### Problem requirements
Pull out each line of the records holding the string "创建时间".

(Provided records Opens)

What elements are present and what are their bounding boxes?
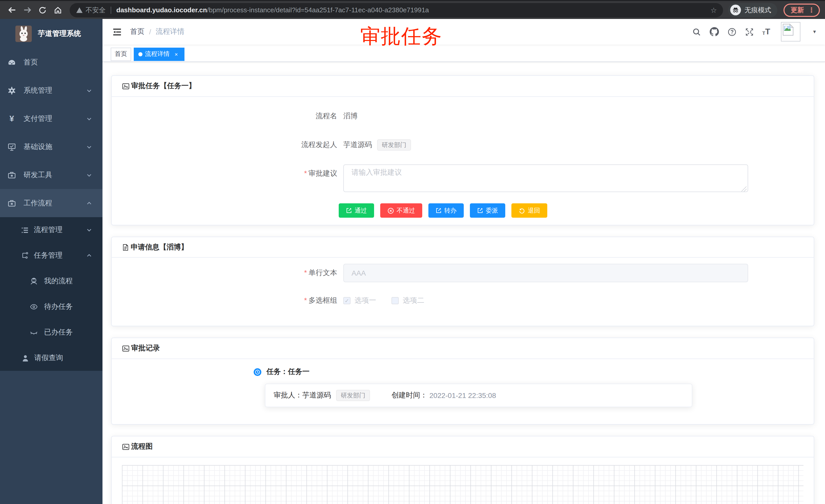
tag-process-detail[interactable]: 流程详情 × — [134, 48, 184, 61]
eye-open-icon — [30, 303, 38, 311]
dept-tag: 研发部门 — [336, 390, 370, 401]
breadcrumb: 首页 / 流程详情 — [130, 27, 184, 36]
sidebar-item-done-tasks[interactable]: 已办任务 — [0, 320, 102, 345]
security-warning[interactable]: 不安全 — [76, 5, 105, 15]
app-title: 芋道管理系统 — [38, 29, 81, 38]
sidebar-item-infra[interactable]: 基础设施 — [0, 133, 102, 161]
card-title: 流程图 — [131, 442, 153, 451]
help-icon[interactable] — [728, 27, 736, 36]
workflow-submenu: 流程管理 任务管理 — [0, 217, 102, 371]
search-icon[interactable] — [692, 27, 701, 36]
chevron-down-icon — [86, 144, 92, 150]
navbar-actions: TT ▼ — [692, 22, 817, 41]
sidebar-item-system[interactable]: 系统管理 — [0, 76, 102, 104]
sidebar-item-task-mgmt[interactable]: 任务管理 — [0, 243, 102, 268]
card-title: 审批记录 — [131, 344, 160, 353]
sidebar-item-leave-query[interactable]: 请假查询 — [0, 345, 102, 371]
back-icon[interactable] — [5, 3, 18, 17]
delegate-button[interactable]: 委派 — [470, 203, 505, 218]
sidebar-item-home[interactable]: 首页 — [0, 48, 102, 76]
avatar[interactable] — [781, 22, 801, 41]
tree-table-icon — [20, 226, 29, 234]
field-label: *单行文本 — [122, 268, 343, 278]
app-logo-row[interactable]: 芋道管理系统 — [0, 19, 102, 48]
font-size-icon[interactable]: TT — [762, 28, 770, 36]
reject-button[interactable]: 不通过 — [380, 203, 422, 218]
breadcrumb-current: 流程详情 — [156, 27, 184, 36]
process-name-value: 滔博 — [343, 112, 358, 121]
process-name-row: 流程名 滔博 — [122, 107, 804, 125]
sidebar-item-todo-tasks[interactable]: 待办任务 — [0, 294, 102, 320]
sidebar-item-label: 支付管理 — [23, 114, 52, 123]
incognito-badge: 无痕模式 — [728, 3, 777, 17]
sidebar-item-process-mgmt[interactable]: 流程管理 — [0, 217, 102, 243]
divider — [111, 6, 111, 14]
sidebar-item-my-process[interactable]: 我的流程 — [0, 268, 102, 294]
record-card-body: 任务：任务一 审批人： 芋道源码 研发部门 创建时间： 2022-01-21 2… — [112, 359, 814, 415]
return-button[interactable]: 退回 — [511, 203, 547, 218]
browser-toolbar: 不安全 dashboard.yudao.iocoder.cn /bpm/proc… — [0, 0, 825, 19]
sidebar-item-payment[interactable]: ¥ 支付管理 — [0, 104, 102, 133]
checkbox-option-2[interactable]: 选项二 — [391, 296, 424, 305]
resize-grip[interactable] — [742, 186, 747, 191]
approval-comment-input[interactable] — [343, 164, 748, 192]
sidebar-item-label: 我的流程 — [44, 276, 73, 286]
record-detail-card: 审批人： 芋道源码 研发部门 创建时间： 2022-01-21 22:35:08 — [265, 384, 692, 407]
field-label: *多选框组 — [122, 296, 343, 305]
gear-icon — [8, 86, 16, 94]
bookmark-star-icon[interactable]: ☆ — [710, 6, 717, 14]
sidebar-item-label: 待办任务 — [44, 302, 73, 312]
required-asterisk: * — [304, 268, 307, 276]
reload-icon[interactable] — [36, 3, 49, 17]
sidebar-item-label: 已办任务 — [44, 328, 73, 337]
forward-icon[interactable] — [20, 3, 34, 17]
checkbox-label: 选项一 — [355, 296, 376, 305]
url-path: /bpm/process-instance/detail?id=54aa251f… — [207, 6, 429, 14]
chrome-update-button[interactable]: 更新 ⋮ — [783, 3, 820, 17]
checkbox-group: ✓ 选项一 选项二 — [343, 296, 424, 305]
application-info-card: 申请信息【滔博】 *单行文本 *多选框组 ✓ 选项一 — [111, 237, 814, 326]
browser-menu-icon[interactable]: ⋮ — [808, 6, 815, 14]
hamburger-icon[interactable] — [107, 22, 126, 41]
approval-card-header: 审批任务【任务一】 — [112, 76, 814, 97]
fullscreen-icon[interactable] — [745, 27, 754, 36]
picture-icon — [122, 443, 130, 450]
diagram-card-body — [112, 457, 814, 504]
eye-closed-icon — [30, 328, 38, 337]
sidebar-item-workflow[interactable]: 工作流程 — [0, 189, 102, 217]
transfer-button[interactable]: 转办 — [428, 203, 464, 218]
tag-home[interactable]: 首页 — [111, 48, 131, 61]
yen-icon: ¥ — [8, 114, 16, 123]
user-icon — [21, 354, 29, 362]
approve-button[interactable]: 通过 — [339, 203, 374, 218]
picture-icon — [122, 344, 130, 352]
tag-label: 首页 — [115, 50, 127, 58]
sidebar-item-label: 任务管理 — [34, 251, 63, 260]
breadcrumb-home[interactable]: 首页 — [130, 27, 145, 36]
checkbox-unchecked-icon — [391, 297, 399, 304]
checkbox-option-1[interactable]: ✓ 选项一 — [343, 296, 376, 305]
sidebar-item-devtools[interactable]: 研发工具 — [0, 161, 102, 189]
briefcase-icon — [8, 199, 16, 207]
main-column: 首页 / 流程详情 — [102, 19, 825, 504]
approval-timeline: 任务：任务一 审批人： 芋道源码 研发部门 创建时间： 2022-01-21 2… — [254, 367, 804, 407]
process-diagram-card: 流程图 — [111, 436, 814, 504]
required-asterisk: * — [304, 169, 307, 177]
caret-down-icon[interactable]: ▼ — [812, 29, 817, 34]
edit-icon — [436, 207, 442, 214]
tag-close-icon[interactable]: × — [173, 51, 180, 58]
chevron-up-icon — [86, 200, 92, 206]
page-content: 审批任务【任务一】 流程名 滔博 流程发起人 芋道源码 研发部门 — [102, 62, 825, 504]
chevron-down-icon — [86, 115, 92, 121]
document-icon — [122, 244, 129, 251]
sidebar: 芋道管理系统 首页 系统管理 ¥ 支付管理 — [0, 19, 102, 504]
approval-record-card: 审批记录 任务：任务一 审批人： 芋道 — [111, 338, 814, 425]
approver-label: 审批人： — [274, 391, 302, 400]
chevron-down-icon — [86, 87, 92, 93]
home-icon[interactable] — [51, 3, 65, 17]
single-line-text-input[interactable] — [343, 264, 748, 282]
approval-actions: 通过 不通过 转办 委 — [122, 203, 804, 218]
address-bar[interactable]: 不安全 dashboard.yudao.iocoder.cn /bpm/proc… — [70, 3, 723, 17]
github-icon[interactable] — [710, 27, 719, 36]
bpmn-diagram-canvas[interactable] — [122, 465, 804, 504]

(Provided records Closes)

### Response area
record-card-body: 任务：任务一 审批人： 芋道源码 研发部门 创建时间： 2022-01-21 2… — [112, 359, 814, 415]
record-detail-card: 审批人： 芋道源码 研发部门 创建时间： 2022-01-21 22:35:08 — [265, 384, 692, 407]
approval-timeline: 任务：任务一 审批人： 芋道源码 研发部门 创建时间： 2022-01-21 2… — [254, 367, 804, 407]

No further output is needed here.